Saidah Sakwan menyatakan bahwa distribusi bantuan ini mencerminkan komitmen kuat Baznas. Komitmen tersebut adalah untuk menyalurkan dana yang diamanahkan oleh para donatur kepada masyarakat terdampak bencana secara tepat.

Baznas tidak hanya berhenti pada fase tanggap darurat saja dalam penanganan bencana. Lembaga filantropi Islam ini berjanji akan terus berperan aktif dalam mendukung pemulihan dan rehabilitasi pasca-bencana.

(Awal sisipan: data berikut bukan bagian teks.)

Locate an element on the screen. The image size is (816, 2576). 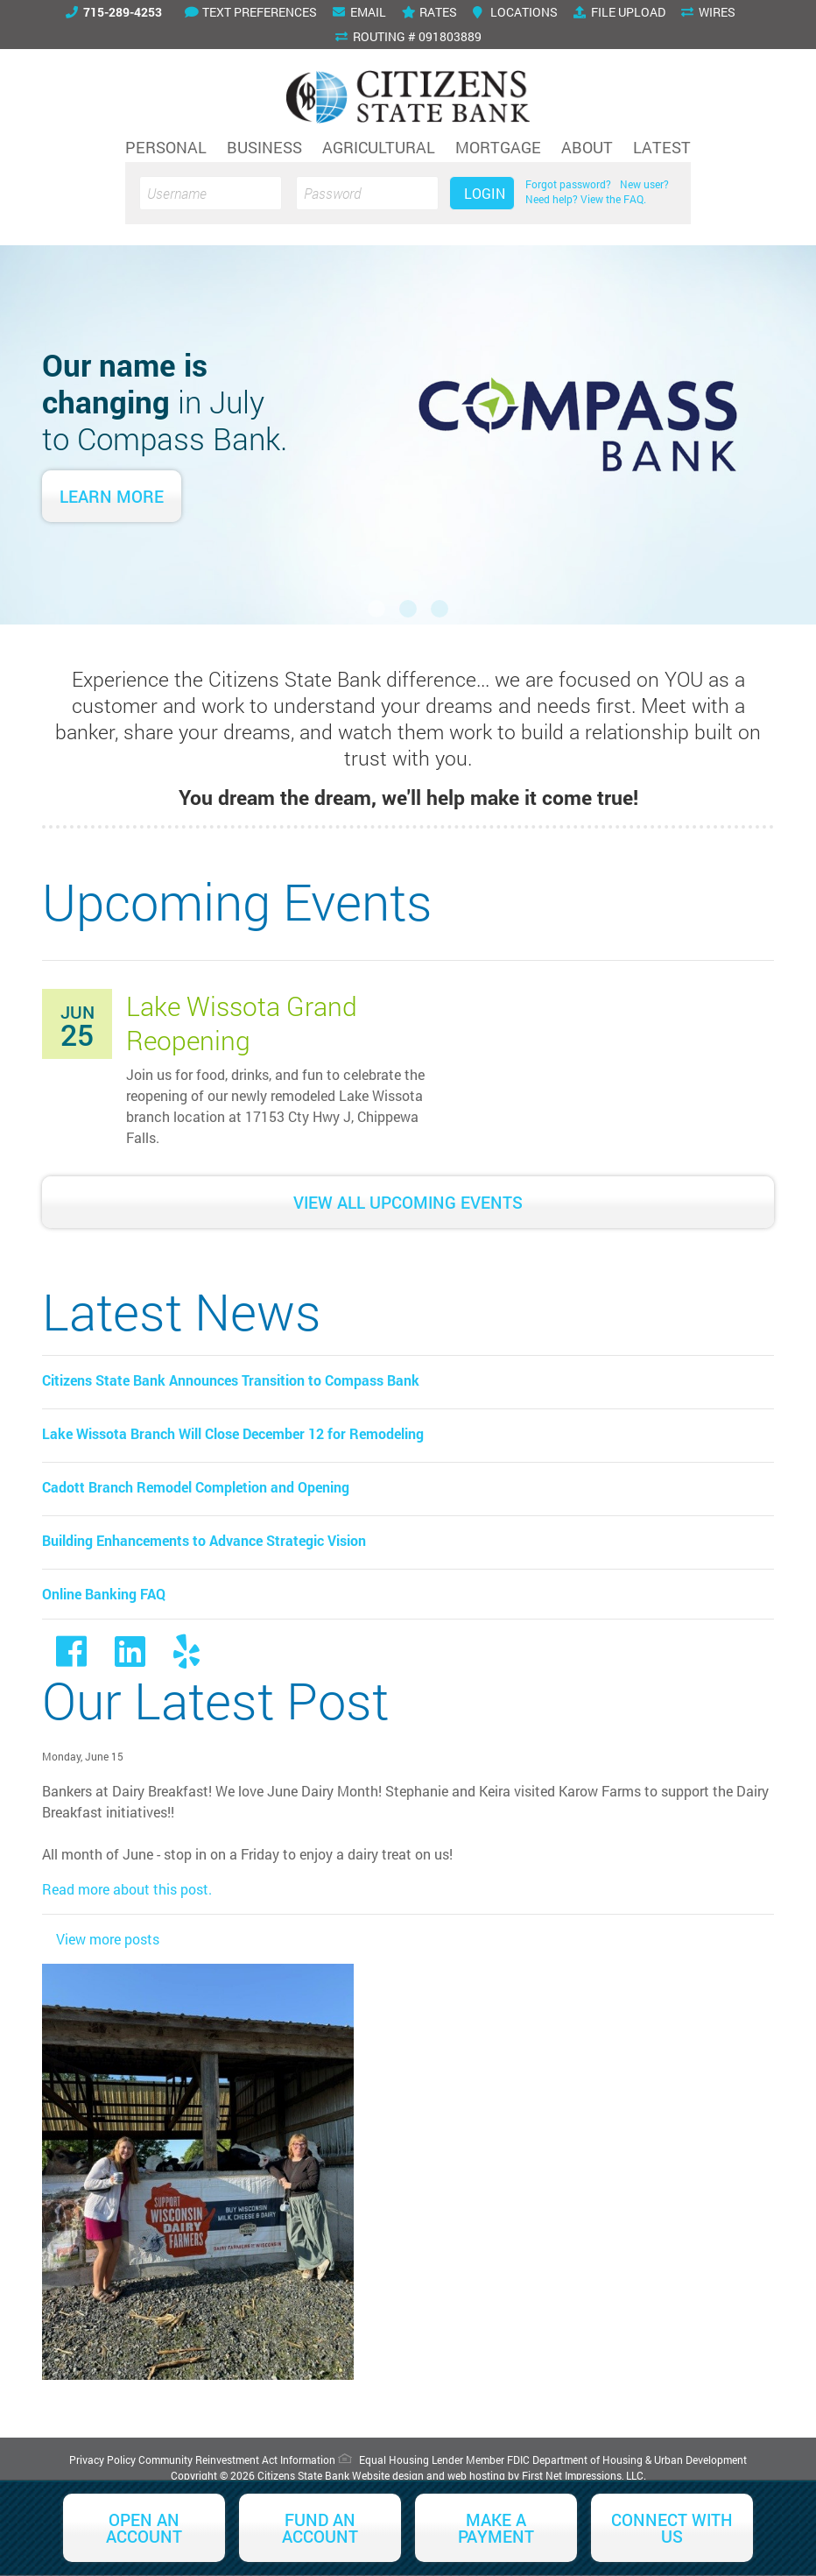
[Yelp Link] is located at coordinates (186, 1658).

Setelah periode tanggap darurat berakhir, Baznas akan berupaya melaksanakan program pemulihan dan pemberdayaan. Program ini dirancang untuk membantu warga terdampak membangun kembali stabilitas ekonomi dan sosial mereka.

Saidah Sakwan menekankan pentingnya inisiatif ini bagi korban bencana. Program tersebut krusial tidak hanya untuk membantu warga bertahan hidup, tetapi juga untuk memulihkan kemandirian mereka.

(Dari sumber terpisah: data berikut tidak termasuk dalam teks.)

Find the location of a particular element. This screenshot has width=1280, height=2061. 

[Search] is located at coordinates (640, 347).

Dalam kesempatan ini, Saidah Sakwan juga menyampaikan apresiasi atas kepercayaan publik kepada Baznas. Kepercayaan ini diberikan dalam pengumpulan dan penyaluran dana filantropi Islam.

Dana tersebut disalurkan kepada masyarakat yang terdampak bencana di Aceh, Sumatra Utara, dan Sumatra Barat. Donasi yang diberikan menjadi sumber kekuatan utama bagi Baznas.

Donasi Anda adalah sumber kekuatan utama kami dalam membantu saudara-saudari kami yang menghadapi kesulitan,” ujarnya kepada para donatur. Ini menunjukkan pentingnya peran serta masyarakat.